To examine the association of data from children and parents with childhood overweight/obesity, nine machine learning algorithms were employed, including Logistic regression model, decision tree, support vector machine (SVM), random forest, K-nearest neighbor (KNN), gradient boosting machine (GBM), extreme gradient boosting (XGBoost), light gradient boosting machine (LGBM), and naïve Bayes. On the basis of the nine machine learning algorithms, both hard and soft voting classifiers were calculated as an ensemble machine learning method. The performance of machine learning algorithms was assessed using accuracy, precision, recall, F1 score, and area under the receiver operating characteristic curve (AUROC). Accuracy is a measurement of how good a model is. Precision is a measurement of how many positive predictions were actual positive observations. Recall is a measure of how many actual positive observations were predicted correctly. F1 score is an ‘average’ of both precision and recall. The importance of each factor under study was calculated using the χ2 test and ranked in an ascending order.

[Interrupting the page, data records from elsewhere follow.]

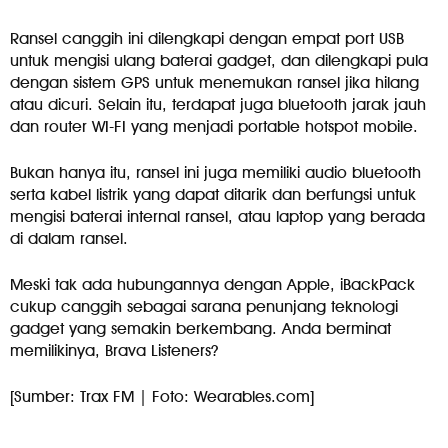
Ransel canggih ini dilengkapi dengan empat port USB
untuk mengisi ulang baterai gadget, dan dilengkapi pula
dengan sistem GPS untuk menemukan ransel jika hilang
atau dicuri. Selain itu, terdapat juga bluetooth jarak jauh
dan router WI-FI yang menjadi portable hotspot mobile.
Bukan hanya itu, ransel ini juga memiliki audio bluetooth
serta kabel listrik yang dapat ditarik dan berfungsi untuk
mengisi baterai internal ransel, atau laptop yang berada
di dalam ransel.
Meski tak ada hubungannya dengan Apple, iBackPack
cukup canggih sebagai sarana penunjang teknologi
gadget yang semakin berkembang. Anda berminat
memilikinya, Brava Listeners?
[Sumber: Trax FM | Foto: Wearables.com]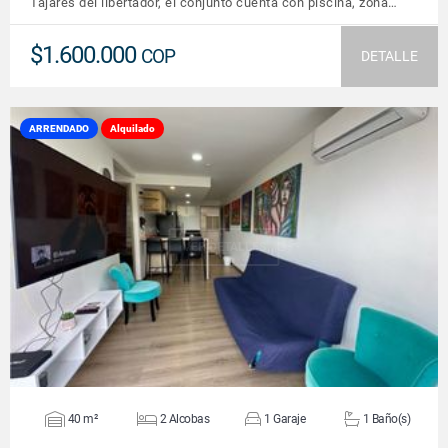
Tajares del libertador, el conjunto cuenta con piscina, zona…
$1.600.000
COP
DETALLE
ARRENDADO
Alquilado
VER DETALLES
40 m²
2 Alcobas
1 Garaje
1 Baño(s)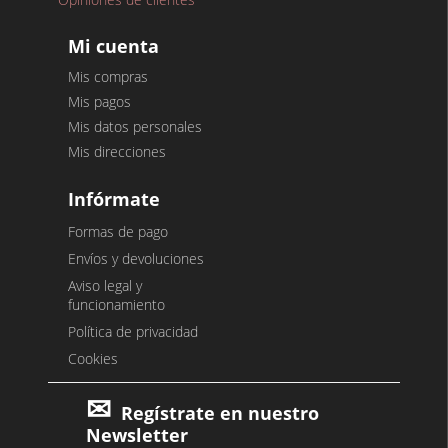
Mi cuenta
Mis compras
Mis pagos
Mis datos personales
Mis direcciones
Infórmate
Formas de pago
Envíos y devoluciones
Aviso legal y
funcionamiento
Política de privacidad
Cookies
Regístrate en nuestro
Newsletter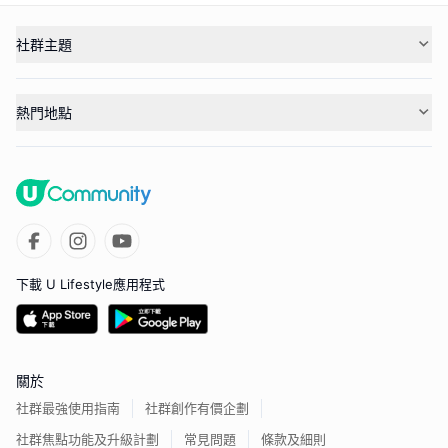
社群主題
熱門地點
下載 U Lifestyle應用程式
關於
社群最強使用指南
社群創作有價企劃
社群焦點功能及升級計劃
常見問題
條款及細則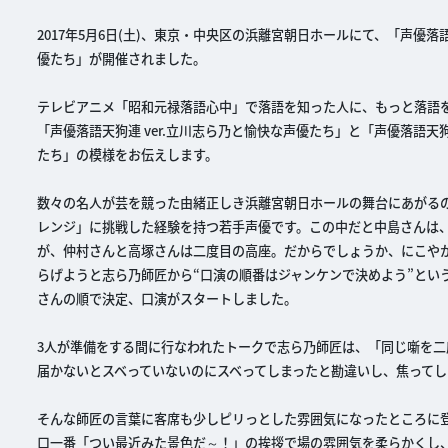
2017年5月6日(土)、東京・中央区の浜離宮朝日ホールにて、「声優落
優たち」が開催されました。
テレビアニメ「昭和元禄落語心中」で落語を知った人に、もっと落語を
「声優落語天狗連 ver.立川志ら乃と愉快な声優たち」と「声優落語天
たち」の模様をお伝えします。
数々の名人が芸を競った由緒正しき浜離宮朝日ホールの舞台にあがるの
レンジ」に挑戦した経験を持つ若手声優です。この中だと中島さんは
が、仲村さんと高塚さんは二度目の高座。だからでしょうか、にこや
らげようと志ら乃師匠から“口演の順番はジャンケンで決めよう”とい
さんの順で決定、口演がスタートしました。
3人が準備をする間に行なわれたトークで志ら乃師匠は、「同じ噺を
届かないとスベっていないのにスベってしまったと勘違いし、焦ってし
そんな師匠の言葉に客席も少しピリっとした雰囲気になったところに
口一番「つい最近みた景色だ～！」の挨拶で場の雰囲気を柔らかくし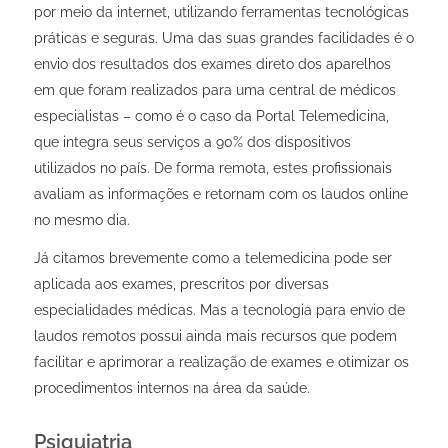
por meio da internet, utilizando ferramentas tecnológicas
práticas e seguras. Uma das suas grandes facilidades é o
envio dos resultados dos exames direto dos aparelhos
em que foram realizados para uma central de médicos
especialistas – como é o caso da
Portal Telemedicina
,
que integra seus serviços a 90% dos dispositivos
utilizados no país. De forma remota, estes profissionais
avaliam as informações e retornam com os laudos online
no mesmo dia.
Já citamos brevemente como a telemedicina pode ser
aplicada aos exames, prescritos por diversas
especialidades médicas. Mas a tecnologia para envio de
laudos remotos possui ainda mais recursos que podem
facilitar e aprimorar a realização de exames e otimizar os
procedimentos internos na área da saúde.
Psiquiatria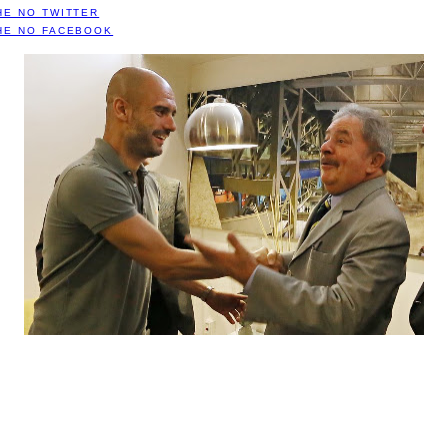
HE NO TWITTER
HE NO FACEBOOK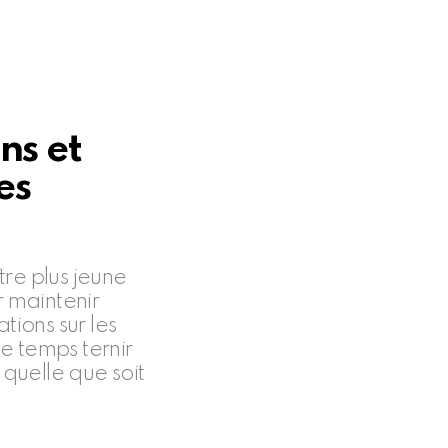
ns et
es
re plus jeune
r maintenir
tions sur les
le temps ternir
 quelle que soit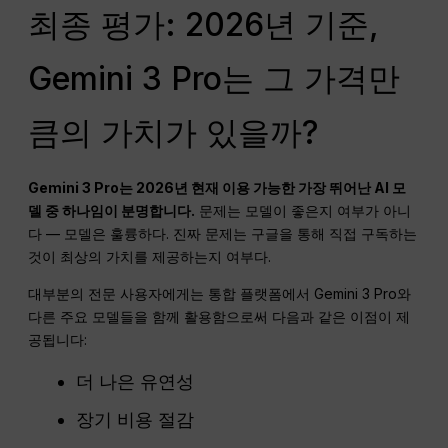
최종 평가: 2026년 기준,
Gemini 3 Pro는 그 가격만
큼의 가치가 있을까?
Gemini 3 Pro는 2026년 현재 이용 가능한 가장 뛰어난 AI 모
델 중 하나임이 분명합니다.
문제는 모델이 좋은지 여부가 아니
다 — 모델은 훌륭하다. 진짜 문제는 구글을 통해 직접 구독하는
것이 최상의 가치를 제공하는지 여부다.
대부분의 전문 사용자에게는 통합 플랫폼에서 Gemini 3 Pro와
다른 주요 모델들을 함께 활용함으로써 다음과 같은 이점이 제
공됩니다:
더 나은 유연성
장기 비용 절감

Additionally, a deep learning algorithm, sequential model was also employed to test this association by using three different optimization algorithms, that is, adaptive moment estimation (Adam), root mean square prop (RMSprop), and stochastic gradient descent (SGD). Model loss and accuracy were used to appraise prediction performance.
Both machine learning and deep learning algorithms were trained on 60% of study children (the training group) and tested on the remaining 40% (the testing group) as an internal validation of the prediction model.
All analyses were done using the community PyCharm (Edition 2018.1 x64) under Windows 10 with the Python (Python Software Foundation) software (Version 3.7.6).